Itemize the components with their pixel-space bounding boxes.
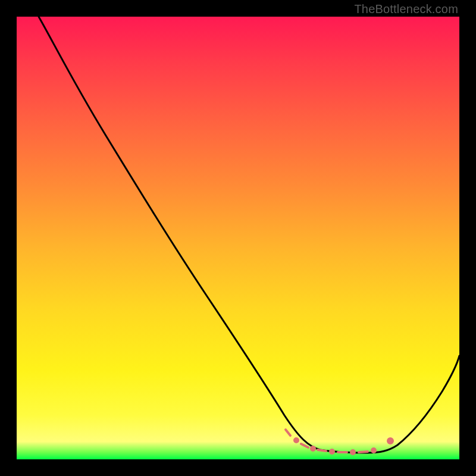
svg-point-3	[311, 447, 315, 450]
chart-svg	[17, 17, 459, 459]
svg-line-4	[318, 450, 326, 451]
svg-point-10	[388, 439, 393, 443]
svg-point-1	[295, 439, 298, 442]
bottleneck-curve	[39, 17, 459, 453]
svg-line-0	[286, 430, 290, 436]
watermark-text: TheBottleneck.com	[354, 2, 458, 16]
svg-line-2	[301, 444, 308, 447]
chart-frame: TheBottleneck.com	[0, 0, 476, 476]
optimal-range-markers	[286, 430, 393, 454]
plot-area	[17, 17, 459, 459]
svg-point-7	[351, 450, 355, 454]
svg-point-5	[330, 450, 334, 453]
svg-point-9	[372, 449, 375, 452]
svg-line-8	[359, 452, 368, 452]
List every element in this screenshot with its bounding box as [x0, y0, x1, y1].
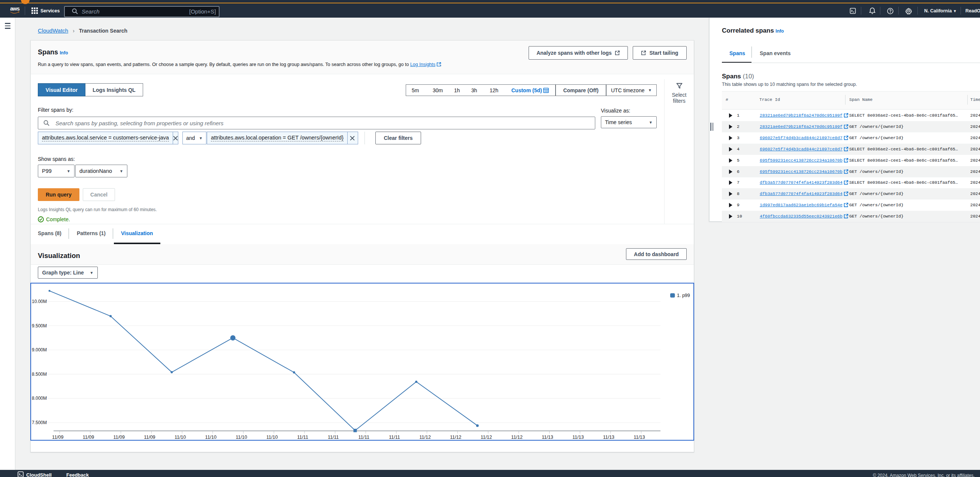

· · · ·

INSTRUCTIONS FOR THE TASK: All entries need to be duplicated exactly, apart from the images.

TASK OUTPUT:
Itemize the components with their pixel-space bounding boxes.
svg-point-3	[311, 447, 315, 450]
chart-svg	[17, 17, 459, 459]
svg-line-4	[318, 450, 326, 451]
svg-point-10	[388, 439, 393, 443]
svg-point-1	[295, 439, 298, 442]
bottleneck-curve	[39, 17, 459, 453]
svg-line-0	[286, 430, 290, 436]
watermark-text: TheBottleneck.com	[354, 2, 458, 16]
svg-line-2	[301, 444, 308, 447]
chart-frame: TheBottleneck.com	[0, 0, 476, 476]
optimal-range-markers	[286, 430, 393, 454]
plot-area	[17, 17, 459, 459]
svg-point-7	[351, 450, 355, 454]
svg-point-5	[330, 450, 334, 453]
svg-point-9	[372, 449, 375, 452]
svg-line-8	[359, 452, 368, 452]
List every element in this screenshot with its bounding box as [x0, y0, x1, y1].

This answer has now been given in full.